• [Study material]:
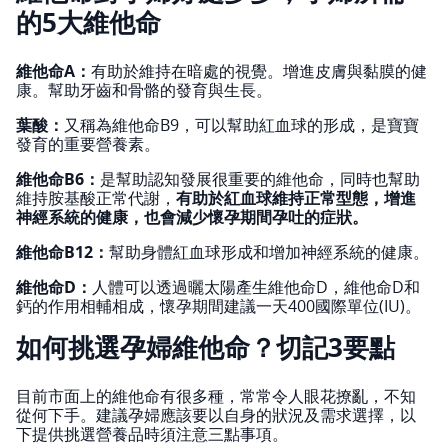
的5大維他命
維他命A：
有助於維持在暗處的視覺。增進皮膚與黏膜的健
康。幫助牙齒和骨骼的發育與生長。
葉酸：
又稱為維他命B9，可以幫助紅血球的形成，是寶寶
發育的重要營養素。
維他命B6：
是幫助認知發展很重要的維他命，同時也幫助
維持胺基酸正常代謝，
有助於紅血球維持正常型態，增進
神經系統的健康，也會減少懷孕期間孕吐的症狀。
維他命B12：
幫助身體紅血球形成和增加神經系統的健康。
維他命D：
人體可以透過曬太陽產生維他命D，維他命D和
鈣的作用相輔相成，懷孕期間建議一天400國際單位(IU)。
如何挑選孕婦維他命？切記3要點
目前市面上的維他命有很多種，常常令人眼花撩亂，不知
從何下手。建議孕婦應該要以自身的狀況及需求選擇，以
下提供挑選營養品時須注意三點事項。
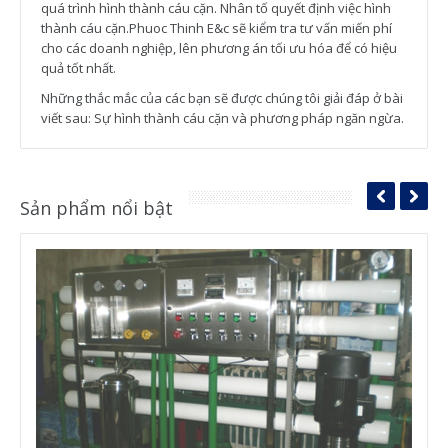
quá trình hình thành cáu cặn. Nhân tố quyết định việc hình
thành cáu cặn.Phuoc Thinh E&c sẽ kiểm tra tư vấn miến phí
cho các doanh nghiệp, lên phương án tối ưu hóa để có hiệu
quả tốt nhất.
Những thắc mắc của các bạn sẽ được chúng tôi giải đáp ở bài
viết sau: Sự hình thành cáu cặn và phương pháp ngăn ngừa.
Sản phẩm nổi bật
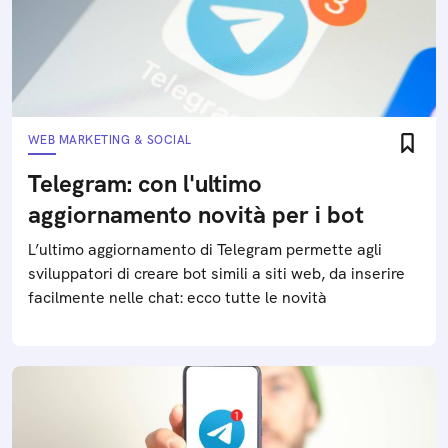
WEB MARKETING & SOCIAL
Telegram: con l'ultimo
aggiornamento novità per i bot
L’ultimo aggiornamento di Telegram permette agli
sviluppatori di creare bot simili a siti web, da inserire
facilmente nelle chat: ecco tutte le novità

--

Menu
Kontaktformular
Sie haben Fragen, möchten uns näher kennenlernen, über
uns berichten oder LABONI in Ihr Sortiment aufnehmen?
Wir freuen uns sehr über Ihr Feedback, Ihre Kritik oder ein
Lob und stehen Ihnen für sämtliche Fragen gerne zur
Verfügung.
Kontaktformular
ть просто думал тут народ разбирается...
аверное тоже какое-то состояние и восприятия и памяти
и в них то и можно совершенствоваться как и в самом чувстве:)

• [Action item]:
Please copy the lines in the records above between the one holding "Lob und stehen" and the one holding "и в них то и", inclusive, exactly and with no other line.

• [Response to the task]:
Lob und stehen Ihnen für sämtliche Fragen gerne zur
Verfügung.
Kontaktformular
ть просто думал тут народ разбирается...
аверное тоже какое-то состояние и восприятия и памяти
и в них то и можно совершенствоваться как и в самом чувстве:)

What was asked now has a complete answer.